For the string "anders", search the entries below and copy every line where it appears.

Recorded data
_ _ _ _ _ _ _

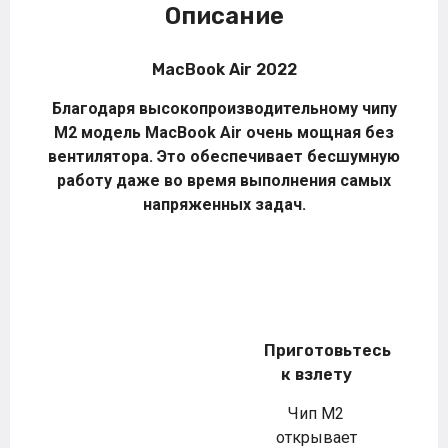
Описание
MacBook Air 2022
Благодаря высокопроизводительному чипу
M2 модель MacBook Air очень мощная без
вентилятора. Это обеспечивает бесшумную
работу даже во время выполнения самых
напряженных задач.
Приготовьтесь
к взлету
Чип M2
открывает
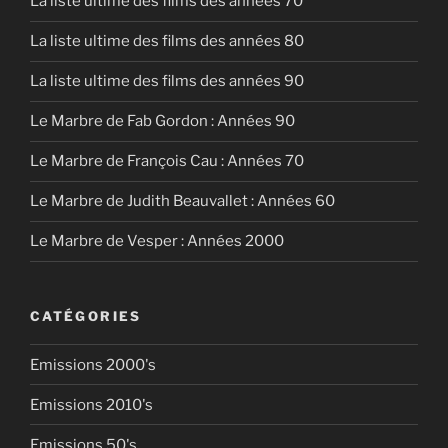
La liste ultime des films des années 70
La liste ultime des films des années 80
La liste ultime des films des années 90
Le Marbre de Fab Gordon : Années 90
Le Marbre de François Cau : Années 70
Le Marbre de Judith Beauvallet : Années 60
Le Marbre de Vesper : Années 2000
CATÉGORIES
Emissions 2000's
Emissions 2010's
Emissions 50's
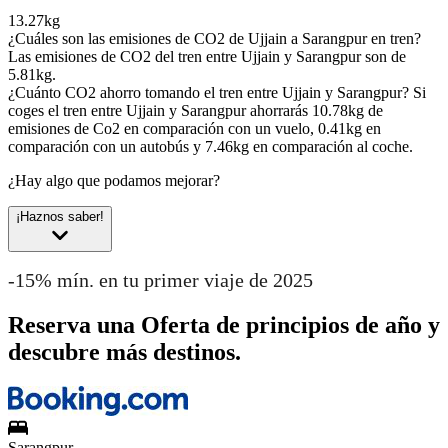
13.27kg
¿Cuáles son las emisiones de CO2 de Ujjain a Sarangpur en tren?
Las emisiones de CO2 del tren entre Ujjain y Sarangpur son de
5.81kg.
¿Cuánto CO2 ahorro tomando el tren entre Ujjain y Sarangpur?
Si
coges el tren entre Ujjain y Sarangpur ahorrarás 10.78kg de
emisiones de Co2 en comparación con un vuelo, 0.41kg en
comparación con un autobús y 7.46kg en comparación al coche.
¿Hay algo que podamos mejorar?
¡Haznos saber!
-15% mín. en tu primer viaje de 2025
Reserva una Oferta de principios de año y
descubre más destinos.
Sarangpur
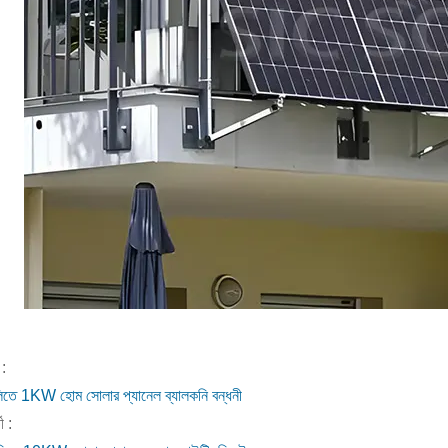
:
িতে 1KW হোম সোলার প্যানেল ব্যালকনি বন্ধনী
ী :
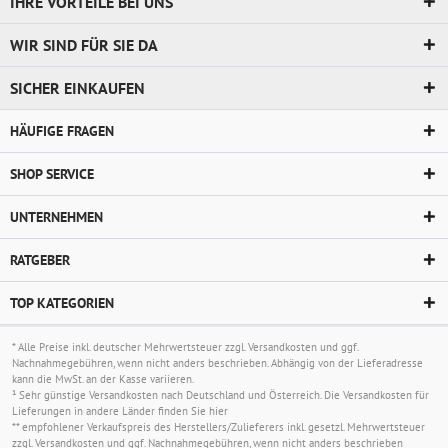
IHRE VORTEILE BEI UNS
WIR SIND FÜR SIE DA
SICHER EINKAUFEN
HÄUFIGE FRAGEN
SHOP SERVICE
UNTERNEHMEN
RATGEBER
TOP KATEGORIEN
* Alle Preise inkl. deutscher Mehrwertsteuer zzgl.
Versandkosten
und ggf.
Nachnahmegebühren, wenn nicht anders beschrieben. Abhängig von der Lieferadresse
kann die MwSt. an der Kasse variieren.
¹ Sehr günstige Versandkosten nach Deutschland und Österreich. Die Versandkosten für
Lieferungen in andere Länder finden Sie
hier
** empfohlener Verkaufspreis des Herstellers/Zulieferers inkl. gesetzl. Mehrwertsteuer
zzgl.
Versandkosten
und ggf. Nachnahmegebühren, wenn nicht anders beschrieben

_ _ _ _ _ _ _

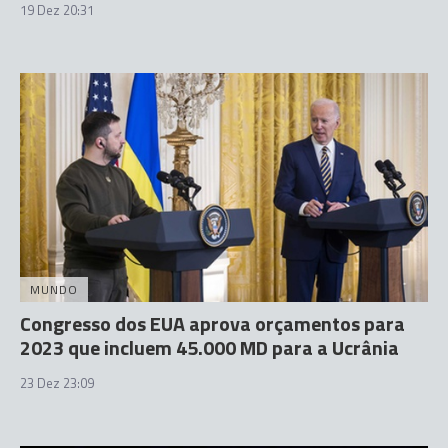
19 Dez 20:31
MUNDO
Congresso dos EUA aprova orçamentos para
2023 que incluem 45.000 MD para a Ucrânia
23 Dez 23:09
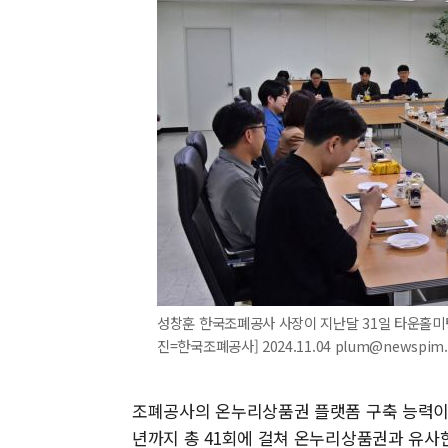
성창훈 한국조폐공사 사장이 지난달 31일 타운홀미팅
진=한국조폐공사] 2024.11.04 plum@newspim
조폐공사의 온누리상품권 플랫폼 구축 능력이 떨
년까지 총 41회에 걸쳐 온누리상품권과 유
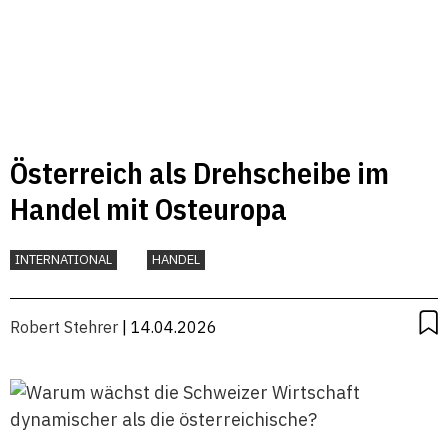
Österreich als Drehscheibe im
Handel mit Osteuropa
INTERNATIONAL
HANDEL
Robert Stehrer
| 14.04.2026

_ _ _ _ _ _ _

◆ Solution for this problem
Nachnahmegebühren, wenn nicht anders beschrieben. Abhängig von der Lieferadresse
und ggf. Nachnahmegebühren, wenn nicht anders beschrieben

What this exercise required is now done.